E sua resposta ao seu “cancelamento”, quando de sua volta, é um exemplo disso. Arthur do Val, pelos vídeos que publicou no Instagram, considera que o problema do que ele falou na Ucrânia, tenha sido o fato de o conteúdo das mensagens vazar. Ele considera que seu erro tenha sido palavras e expressões exageradas. “Usei expressões e exagerei, como muitos homens fazem.[…] E esses áudios vazaram, infelizmente, e fico triste por vocês terem visto isso”, ele argumentou. Ele diz mesmo, com todas as palavras, que cometeu um exagero. Que homens, depois do futebol, falam mesmo essas coisas… Perceba como nossa tarefa é difícil. Não é combater o que homens falam depois do futebol, mas combater uma toda uma herança histórica de ódio aos pobres, ou aos vulneráveis.

É sobre isso que se trata a obra do professor Jessé Souza, principalmente seu livro “A Elite do Atraso”. Apresenta-se uma nova ótica sobre as causas da desigualdade que nos assola como herança histórica de nossa sociedade, representada pelo ódio aos pobres: a escravidão.
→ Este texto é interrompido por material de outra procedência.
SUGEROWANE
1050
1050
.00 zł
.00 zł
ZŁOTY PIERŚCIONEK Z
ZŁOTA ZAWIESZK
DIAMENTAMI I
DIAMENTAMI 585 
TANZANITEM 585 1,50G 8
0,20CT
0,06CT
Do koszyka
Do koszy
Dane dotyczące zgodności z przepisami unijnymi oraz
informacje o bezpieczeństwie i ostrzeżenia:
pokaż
Naquele contexto histórico, com ausência de um Estado centralizado, a autoridade máxima era o senhor de engenho. Sob responsabilidade dele estava o funcionamento da sociedade. Ele poderia dispor sobre os corpos de tanto quanto quisessem: das esposas, dos filhos, dos funcionários livres, dos escravos e escravas. A figura da elite, correspondente ao patriarca, pôde se desenvolver sem limites ou resistências materiais ou simbólicas.

É precisamente em uma sociedade como esta que se consolida historicamente uma patologia social específica, em que a dor dos outros, o não exercício de alteridade e a perversão do prazer transformam-se em realidade máxima das relações interpessoais.

Recomendo este livro e, além dele, a leitura da parábola do bom samaritano. Já que esse pessoal se diz tão cristão.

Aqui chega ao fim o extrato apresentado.